In a year when James Corden landed the reunited Jonas Brothers for a week of shows, jumped out of an airplane with Tom Cruise and pranked David Beckham with a fake statue of himself, there is one moment the “Late Late Show” host is most proud of. It was a “Carpool Karaoke” segment with Paul McCartney in Liverpool, England. A moment that saw the music icon not only sing “Penny Lane” on the actual Penny Lane but also visit his childhood home, which he hadn't set foot in since he was 21.
“Fifty years ago, he walked out of the door of that house,” Corden says. “And to walk back in with a camera is … I don't know, I feel like it's the perfect example of that segment in a way. You could say, ‘Well, it's just people singing songs in a car’ and the other half you could say, I think it presents an interview which people, perhaps, don't see very often.”
Despite the “Late Late Show’s” 12:35 a.m. airtime, Corden has managed to tape “Carpool Karaoke” with every major pop star in the world and persuade some of the biggest movie and TV stars to stop by the program’s CBS Television City studio. That McCartney segment, in particular, is a textbook reason why talent flocks to him.
“Like, what makes a good interview? Seeing a side of someone that you hadn't perhaps seen before. Finding something out that you didn't know,” Corden says. “And I feel like that whole experience with Paul was so uplifting. It was joyous. It was moving. I thought it could be good. I didn't think it would move people in the manner that it did. Like, we did it, nine, 10 months ago. There genuinely hasn't been a day where somebody hasn't mentioned it to me.”
When the now 40-year-old Brit relaunched the “Late Late Show” in 2015 following Craig Ferguson’s 10-year run, he knew how he wanted to transform it into a different beast. It didn’t take long to see that his creativity would fly with American audiences and the secret power players — the talent reps.
“Our fifth show we just went in someone's house down the street,” Corden says. “We just always wanted to be a show that was the same but different. Just in the notion of bringing out the guests at the same time? That took a lot of persuading for publicists to get on board with.

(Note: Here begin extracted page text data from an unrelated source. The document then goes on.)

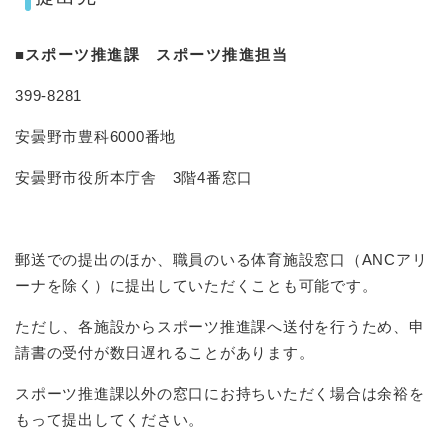
■
スポーツ推進課
スポーツ推進担当
399-8281
安曇野市豊科6000番地
安曇野市役所本庁舎 3階4番窓口
郵送での提出のほか、職員のいる体育施設窓口（ANCアリ
ーナを除く）に提出していただくことも可能です。
ただし、各施設からスポーツ推進課へ送付を行うため、申
請書の受付が数日遅れることがあります。
スポーツ推進課以外の窓口にお持ちいただく場合は余裕を
もって提出してください。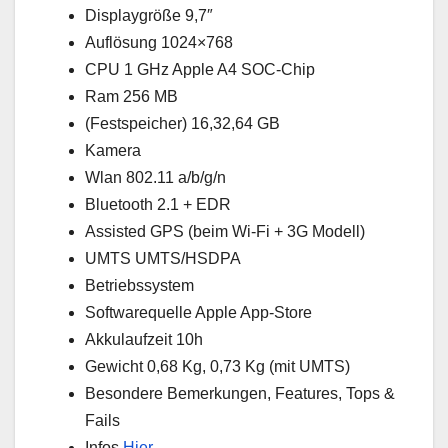
Displaygröße 9,7″
Auflösung 1024×768
CPU 1 GHz Apple A4 SOC-Chip
Ram 256 MB
(Festspeicher) 16,32,64 GB
Kamera
Wlan 802.11 a/b/g/n
Bluetooth 2.1 + EDR
Assisted GPS (beim Wi-Fi + 3G Modell)
UMTS UMTS/HSDPA
Betriebssystem
Softwarequelle Apple App-Store
Akkulaufzeit 10h
Gewicht 0,68 Kg, 0,73 Kg (mit UMTS)
Besondere Bemerkungen, Features, Tops &
Fails
Infos
Hier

That was something nobody really had done in this sort of space, and it didn't feel revolutionary to us, it just felt like, ‘This makes complete sense.’”
Corden adds, “Now you're in a place where you've got to offer something else, so, whether that's jumping out of an airplane with Tom Cruise or a big sketch with Rebel Wilson or doing a whole week with the Jonas Brothers when they re-formed. Like, it's constantly trying to think of new ways that will mean that people will find this show and share it throughout the day.”
And that’s a big key to “The Late Late Show’s” success, its reach beyond its traditional broadcast time slot. The stars who have appeared with Corden on his “Carpool Karaoke” segments have had their drives turned into widely circulated memes (Céline Dion, most recently), and the show’s YouTube channel has exploded since Corden came on board.
Corden also happens to be one of the hardest-working people in show business. While shooting around 160 episodes a year, he’s also found time to host the Grammy Awards twice and is now returning to host the Tony Awards for another go-round. He admits that sometimes his busy schedule can feel “overwhelming.”
“Now, as we sit here, [we’re] trying to figure out the opening of the Tonys, and then there's something that I'm writing which had to be finished two weeks ago, and we're taking the show to London and all these things like this,” Corden says. “There's a lot to do, but, my feeling is that I find that those things outside of the show keep me energized in the show. We have an incredible team of people that make the show and it becomes an outlet. I feel like the more creative you are, the more creative you will be. And that's all I ever really want to do.”
But Corden wants to make it clear: He thinks it’s a privilege to have all these opportunities on his doorstep and, more important, a privilege to be tired.
“My cousin's tired and he's a kitchen fitter, and he's exhausted. I know he is,” Corden says. “He's just, like, ripping out kitchens and putting new ones in every day, and if I can't find it in me to get up and do this where I am — my life is a picnic — then what's the point? And I guess I want to keep all my muscles. Well, I'm not saying I've got great core strength, but I'm saying my metaphorical muscles. I want to keep them all ready for what's next.”
Outside of the Tony Awards and bringing “The Late Late Show” to London for the third time almost immediately after, Corden’s next big moment will be portraying Bustopher Jones in Tom Hooper’s big-screen adaptation of the Andrew Lloyd Webber musical “Cats.”
“It's singing and dancing and then it is using a sort of technology which no one's ever really used or seen before, and I just loved it,” Corden says. “I loved every second of it. And it was worth the tiredness, it was worth the jet lag, coming back here, doing this show. It was worth it all.”